A programming center 20 for SDARS can provide different types of programs such as music programs (e.g., jazz, classical, rock, religious, country, and so on) and news programs (e.g., regional, national, political, financial and sports) for transmission via satellite(s). The SDARS can also provide emergency information, travel advisory information, educational programs, and the like. These programs are generally time division multiplexed into a composite data stream with other information such as overhead information (e.g., data for framing, synchronization and service layer headers).
It would be advantageous to provide receivers in digital broadcast systems in general, and particularly mobile satellite receivers in vehicles, with information such as software updates for engine operation, user information such as updated maps and local weather and traffic reports, and the like. This information, however, is likely to consist of relatively large files which would require large amounts of bandwidth of the digital broadcast system to transmit in a short period of time.
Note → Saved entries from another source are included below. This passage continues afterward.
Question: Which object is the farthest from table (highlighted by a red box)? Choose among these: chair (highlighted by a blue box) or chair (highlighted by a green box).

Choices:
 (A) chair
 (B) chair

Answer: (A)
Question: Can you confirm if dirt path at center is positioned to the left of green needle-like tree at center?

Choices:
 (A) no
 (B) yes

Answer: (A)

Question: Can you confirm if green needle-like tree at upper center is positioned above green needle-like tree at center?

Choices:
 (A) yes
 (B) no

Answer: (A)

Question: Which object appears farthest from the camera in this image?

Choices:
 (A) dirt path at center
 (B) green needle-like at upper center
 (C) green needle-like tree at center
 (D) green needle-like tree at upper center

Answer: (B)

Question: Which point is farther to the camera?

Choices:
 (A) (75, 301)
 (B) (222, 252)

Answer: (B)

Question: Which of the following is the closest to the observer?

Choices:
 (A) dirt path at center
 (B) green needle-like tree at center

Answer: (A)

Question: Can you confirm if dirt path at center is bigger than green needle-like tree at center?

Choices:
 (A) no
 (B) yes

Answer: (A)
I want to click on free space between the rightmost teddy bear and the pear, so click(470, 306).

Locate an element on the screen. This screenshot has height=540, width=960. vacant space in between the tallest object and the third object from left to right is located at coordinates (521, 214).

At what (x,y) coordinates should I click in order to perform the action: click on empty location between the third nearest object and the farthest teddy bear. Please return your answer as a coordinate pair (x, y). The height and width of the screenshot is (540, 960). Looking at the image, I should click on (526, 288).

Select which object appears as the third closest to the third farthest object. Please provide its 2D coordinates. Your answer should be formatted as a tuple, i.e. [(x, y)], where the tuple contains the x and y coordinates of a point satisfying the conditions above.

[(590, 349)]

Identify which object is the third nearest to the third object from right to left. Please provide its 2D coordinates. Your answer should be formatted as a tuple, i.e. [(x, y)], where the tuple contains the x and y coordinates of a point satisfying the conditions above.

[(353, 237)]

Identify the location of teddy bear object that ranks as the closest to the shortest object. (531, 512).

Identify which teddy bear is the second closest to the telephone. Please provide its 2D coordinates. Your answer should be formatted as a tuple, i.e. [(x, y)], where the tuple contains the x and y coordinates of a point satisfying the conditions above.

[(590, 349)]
As the primary application for the SDARS service is the transmission of broadcast programs, it is not preferred to take large amounts of bandwidth away from the broadcast programs to support file transfer applications. Accordingly, a need exists for transfer of data to receivers in a digital broadcast system which minimizes the impact on system bandwidth requirements for transmitting other broadcast programs.
File transfers between devices in two-way communication systems (e.g., packetized transmission between network computers using a protocol such as TCP/IP) are facilitated by the ability of the devices to acknowledge successful transmission of packets and to request retransmission of those packets that were not successfully received. Digital broadcast signals, however, generally do not have a back channel with which a receiver can inform the broadcast station that part of a file was not successfully received. In co-pending U.S. patent application Ser. No. 09/695,315, a satellite receiver in a vehicle operates in conjunction with a cellular telephone to provide a back channel for such revenue-generating communications as transmitting GPS coordinates to a vehicle fleet operations control center. File transfer messaging (e.g., transmission acknowledgments and retransmission requests) is not a cost-effective use for such a back channel.
In addition, mobile satellite receivers can be subject to service outages from loss of line of sight reception due to physical obstructions, as well as from interference. Mobile satellite receivers are also turned off for periods of time when the vehicle is not in use. Accordingly, a need exists for a file transfer mechanism in a digital broadcast system which does not require a back channel between the receiver and the broadcast station and which provides means for overcoming data loss due to obstructions, interference or other interruptions during file transfer such as interruptions in vehicle use.